ClickHouse on Kubernetes: Running ClickHouse Cluster on Amazon EKS

Introduction

Kubernetes orchestration simplifies many common operational concerns like scheduling, auto-scaling, and failover. Usually, databases that support replication, sharding, and auto-scaling are well-suited for Kubernetes. ClickHouse and Kubernetes can perform better together.

At ChistaDATA, we are interested in writing the following series of blogs to explain the ClickHouse on Kubernetes topic.

This is the second part of the series.

In this blog post, we will explain the complete details of the Installation and configurations of the ClickHouse cluster on Amazon EKS.

Overview of ClickHouse on EKS

To complete the setup, we need to work on the following steps.

  • Creating IAM user and configurations
  • Installing AWS CLI and configurations
  • Installing eksctl
  • Installing Kubectl
  • Creating the Amazon EKS cluster
  • Creating Addon for the EBS CSI driver
  • Cloning cluster configs and configurations
  • Testing the connections and cluster status

Creating IAM user and configurations

The first step we would say is to create the IAM user with proper configurations. The user should have the access to AWS management console and Access key/Secret keys. Make sure you already have the access to AWS management console, If not use the link to create one.

Once login the AWS console, open the IAM panel and click the create users section. Enter the user name and select the AWS management console and Access key/Secret key as shown below.

Then choose the AdministratorAccess as shown below in the permissions section, then click next.

Then complete the setup. Once you click the user name, you can see the Access key and Secret Key, as shown below.

Now, we are all good with the IAM user. The next step is we need to configure this in the local terminal using awscli.

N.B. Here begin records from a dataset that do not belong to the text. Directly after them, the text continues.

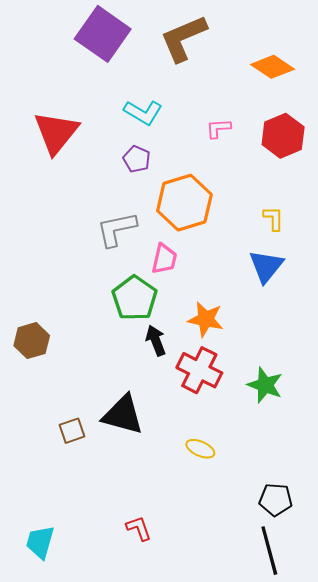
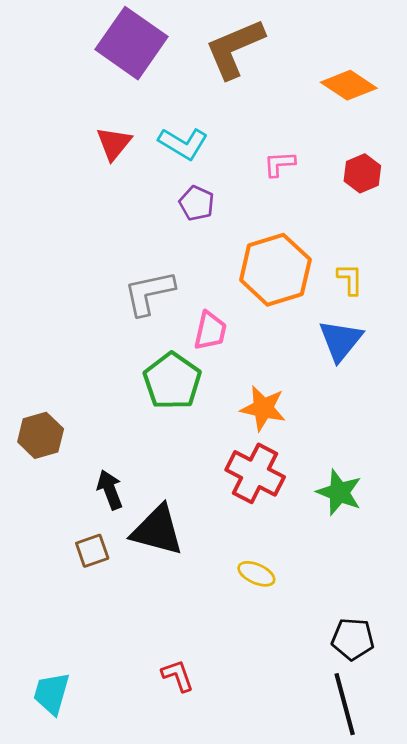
red triangle: (56, 133) -> (114, 144), moved, size x0.6
red hexagon: (283, 136) -> (362, 173), size x0.7
purple pentagon: (137, 159) -> (197, 203), moved
orange hexagon: (184, 203) -> (275, 270), moved
black arrow: (156, 341) -> (110, 490), moved

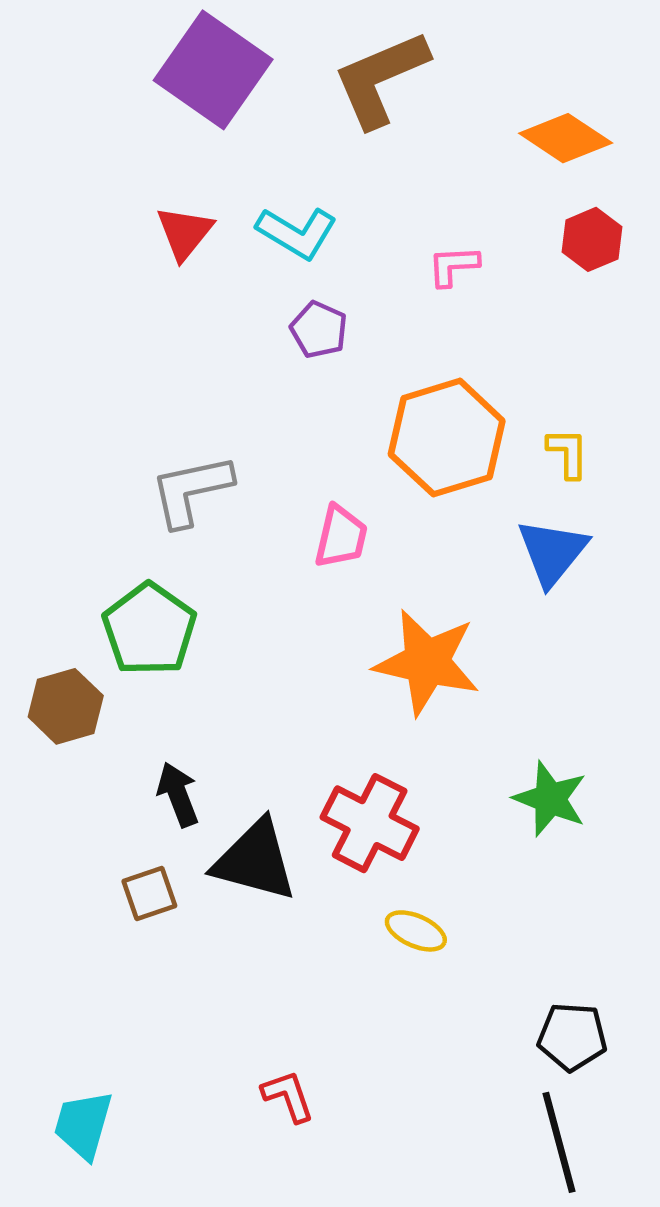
red hexagon: (362, 173) -> (592, 239), moved
gray L-shape: (149, 293) -> (191, 490), moved
green pentagon: (172, 381) -> (149, 629), moved
orange star: (263, 408) -> (427, 662), size x1.4
red cross: (255, 473) -> (370, 823), moved

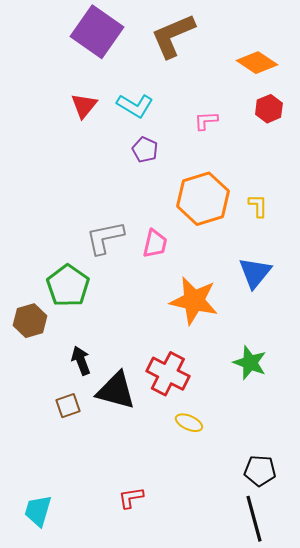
gray L-shape: (191, 490) -> (105, 238), moved
blue triangle: (552, 552) -> (255, 273), moved
red L-shape: (288, 1096) -> (131, 498), turned -80

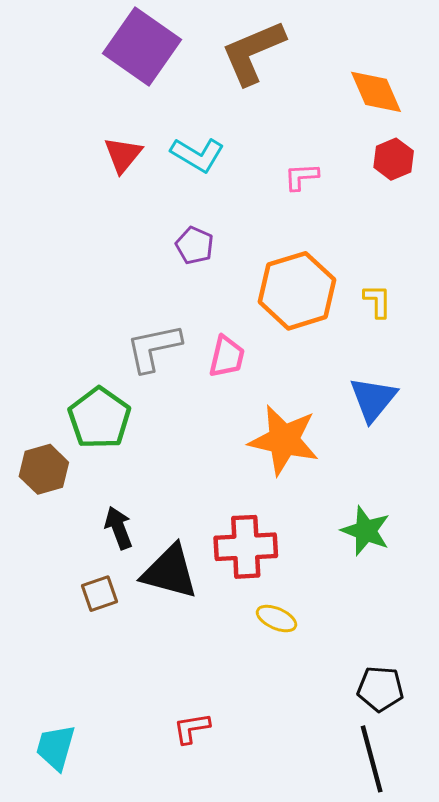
orange diamond: (257, 63) -> (376, 92), turned 33
purple pentagon: (145, 150) -> (195, 245), moved
red cross: (168, 374) -> (246, 547), turned -30

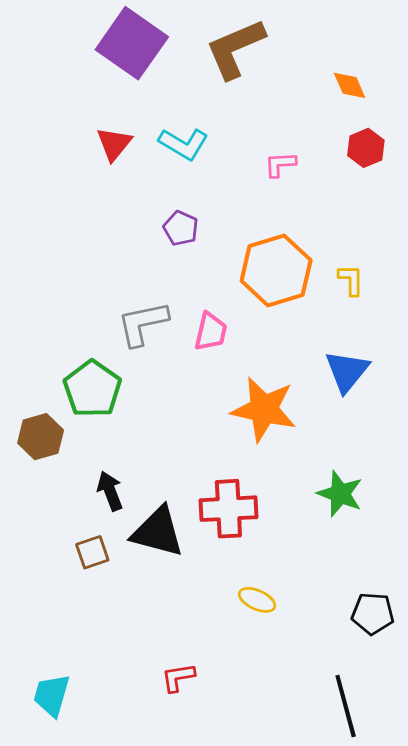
orange diamond: (376, 92) -> (350, 85), size x0.7
yellow ellipse: (277, 619) -> (257, 600), moved
black pentagon: (380, 689) -> (373, 613), moved

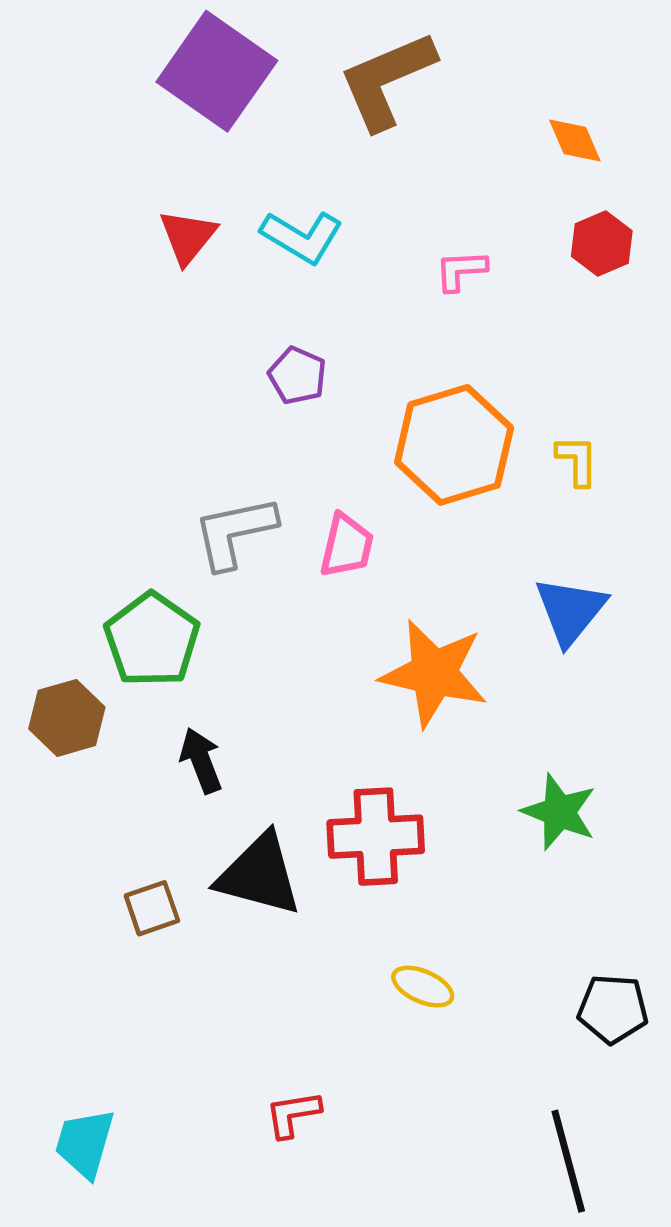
black arrow: (110, 491) -> (201, 760), moved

Installing AWS CLI and configurations

The AWS Command Line Interface (AWS CLI) is a unified tool to manage your AWS services. Follow the below steps to Install the was client tool. ( link )

curl "https://awscli.amazonaws.com/awscli-exe-linux-x86_64.zip" -o "awscliv2.zip"
unzip awscliv2.zip
sudo ./aws/install

Make sure you have the latest version of the awscli to avoid compatibility issues. After the installation, we need to configure the account using the command “aws configure” as shown below.

ubuntu@eksClick:~$ aws configure
AWS Access Key ID [None]: AKIAQY6KMRS4SHJUNVLM
AWS Secret Access Key [None]: xNvmA***********************************p3
Default region name [None]: us-east-2
Default output format [None]: json


ubuntu@eksClick:~$ aws configure list
      Name                    Value             Type    Location
      ----                    -----             ----    --------
   profile                <not set>             None    None
access_key     ****************NVLM shared-credentials-file    
secret_key     ****************XGp3 shared-credentials-file    
    region                us-east-2      config-file    ~/.aws/config

Installing Eksctl

Eksctl is a simple CLI tool for creating and managing clusters on EKS – Amazon’s managed Kubernetes service for EC2. The following steps can be used to install the eksctl client tool. ( link )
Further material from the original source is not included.